Published online Dec 15, 2018. doi: 10.4251/wjgo.v10.i12.505
Peer-review started: September 19, 2018
First decision: October 15, 2018
Revised: October 24, 2018
Accepted: November 25, 2018
Article in press: November 26, 2018
Published online: December 15, 2018
Proper second-line treatment can improve survival of patients with unresectable pancreatic cancer (PC) who fail first-line treatment with gemcitabine (GEM)-based regimen. Although some previous phase III trials showed survival improvement with their study regimens, the standard second-line treatment remains unclear.
FOLFIRINOX, a standard first-line treatment for PC, has been proposed as a second-line treatment regimen; however, concerns about relatively high toxicity limited broad use of FOLFIRINOX as a second-line therapy.
We evaluated the efficacy and safety of modified dose of FOLFIRINOX as a second-line treatment for GEM-refractory unresectable PC.
In this prospective, multicenter, one-arm, open-label, phase II trial, unresectable PC patients, who showed disease progression during GEM-based therapy were enrolled.

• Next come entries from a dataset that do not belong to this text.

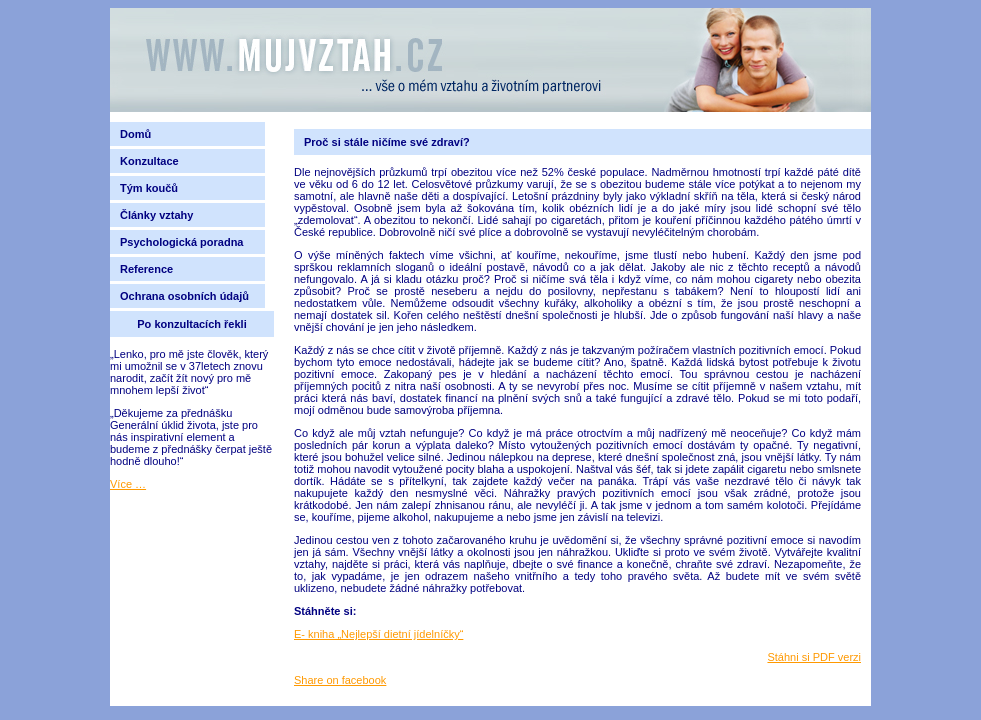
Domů (135, 134)
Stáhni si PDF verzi (814, 657)
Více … (128, 484)
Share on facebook (340, 680)
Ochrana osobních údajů (184, 296)
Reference (146, 269)
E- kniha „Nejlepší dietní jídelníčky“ (378, 634)
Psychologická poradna (185, 242)
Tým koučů (149, 188)
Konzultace (149, 161)
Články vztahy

All patients were administered FOLFIRINOX with reduced irinotecan and oxaliplatin (RIO; irinotecan 120 mg/m2 and oxaliplatin 60 mg/m2), which was set according to the previous phase I study of FOLFIRINOX, with the standard dose of 5-fluorouracil (5-FU). The objective response rate (ORR), disease control rate (DCR), progression-free survival (PFS), overall survival (OS), adverse events, and changes in quality of life (QoL) were evaluated.

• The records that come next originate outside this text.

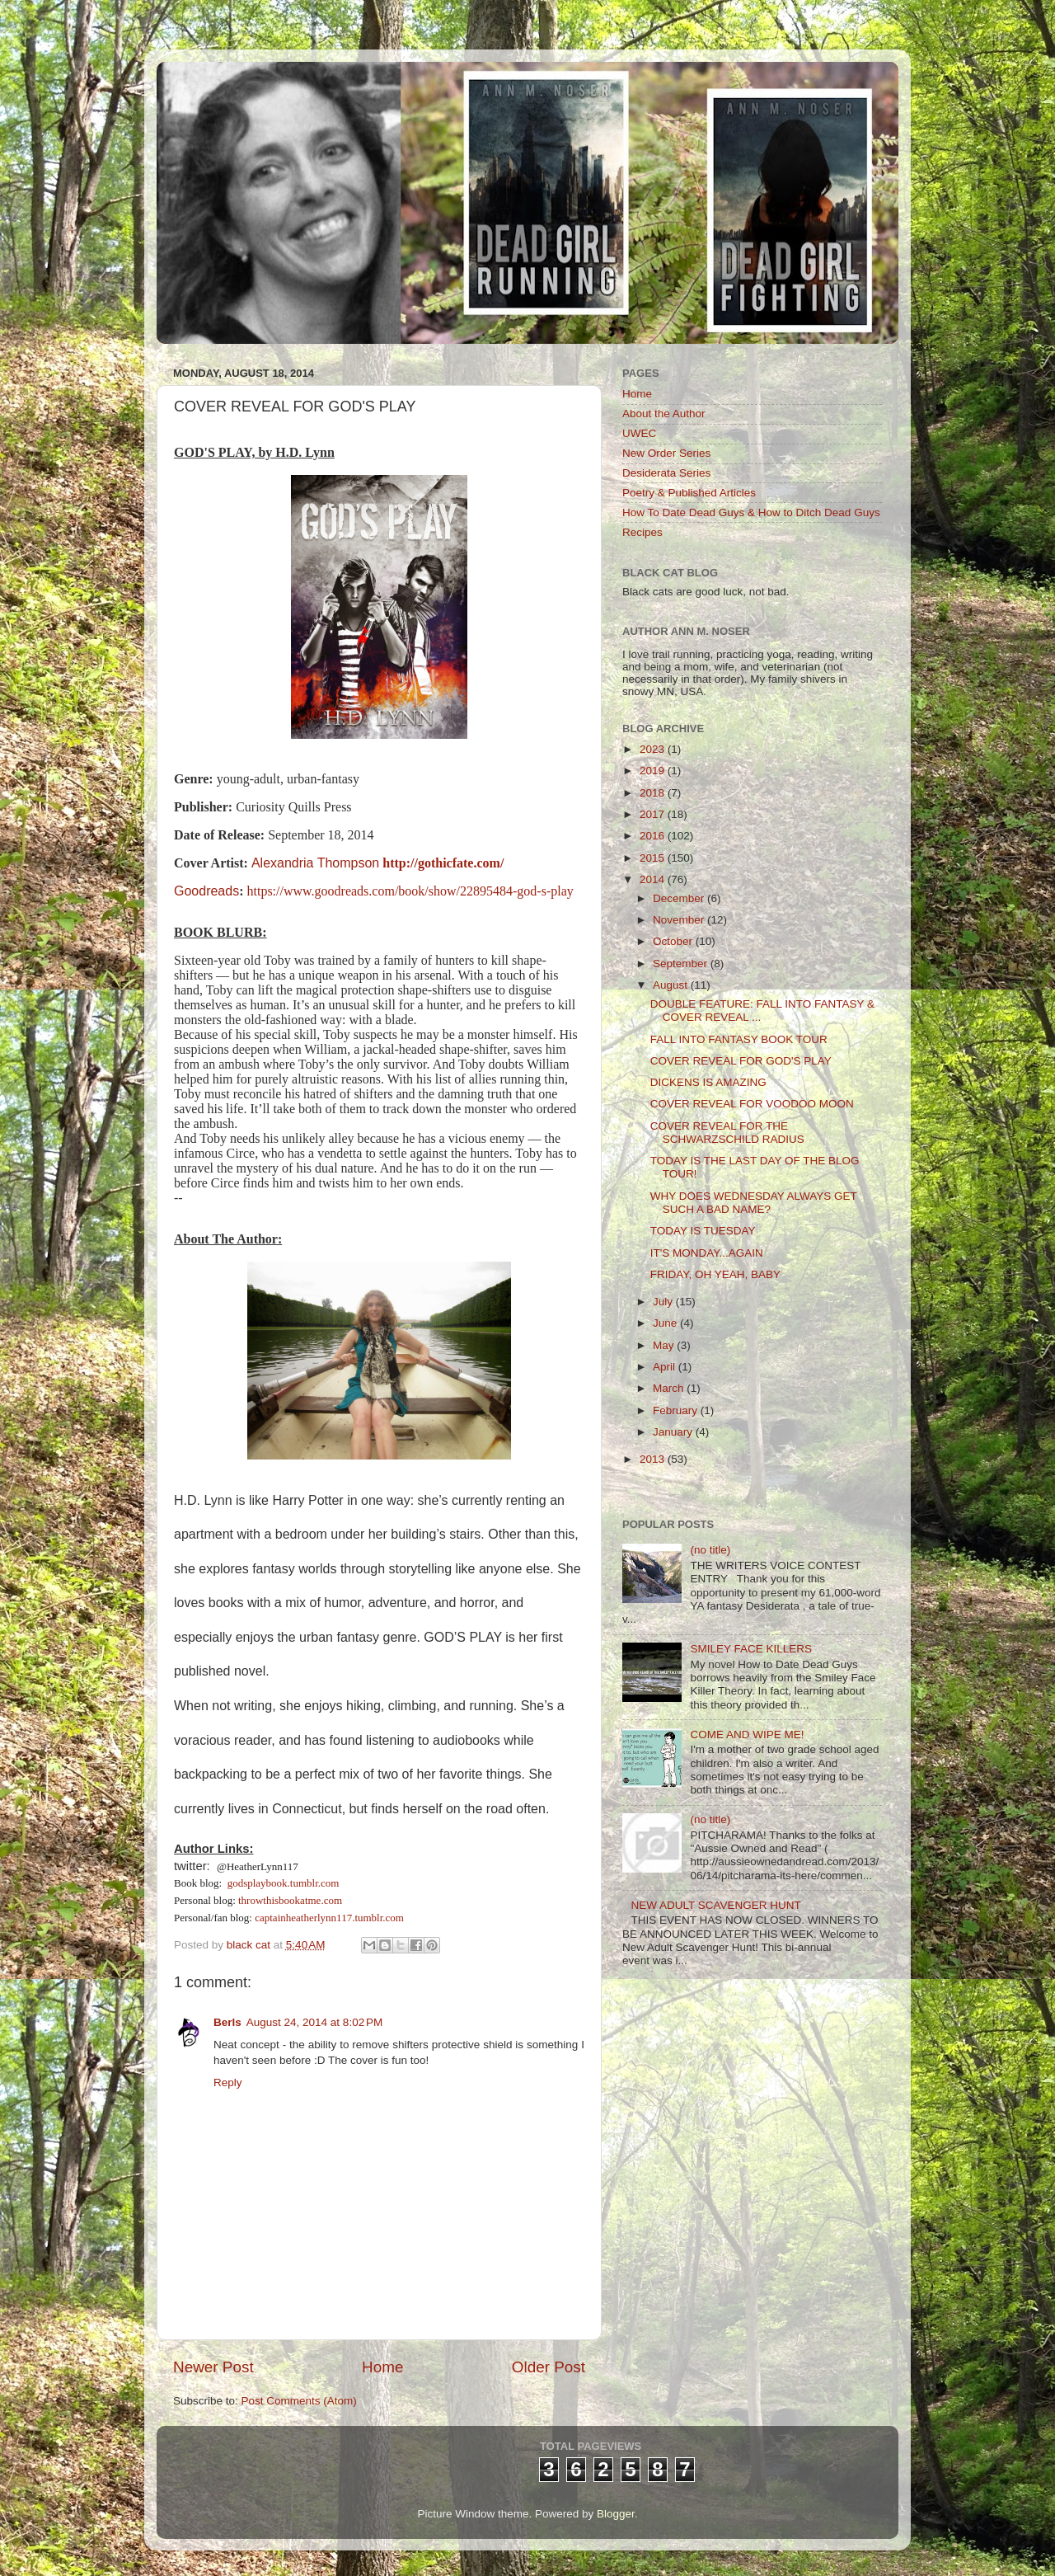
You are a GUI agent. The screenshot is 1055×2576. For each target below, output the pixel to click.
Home (382, 2367)
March (670, 1388)
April (665, 1367)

A total of 48 patients were enrolled in eight Korean centers. The ORR and DCR were 18.8% and 62.5%, respectively, including one patient who showed complete remission. The median PFS was 5.8 mo [95% confidence interval (CI): 3.7-7.9] and median OS was 9.0 mo (95%CI: 6.4-11.6). Neutropenia (64.6%) was the most common grade 3-4 adverse event. Although 14.6% of patients experienced grade 3 fatigue, most non-hematologic AEs were under grade 2. In the QoL analysis, the global health status score before treatment was not different from the score at the last visit after treatment (45.43 ± 22.88 vs 48.66 ± 24.14, P = 0.548).
FOLFIRINOX with RIO showed acceptable tolerability for patients in terms of patient QoL and may be considered as a treatment option in patients with GEM-refractory unresectable PC. However, the presence of hematologic toxicities should be carefully observed and the routine use of granulocyte colony-stimulating factor should be considered to minimize the risk of hematologic toxicities.
Prospective study with larger population comparing the efficacy and safety between FOLFIRINOX with RIO and 5-FU plus leucovorin needs to be conducted.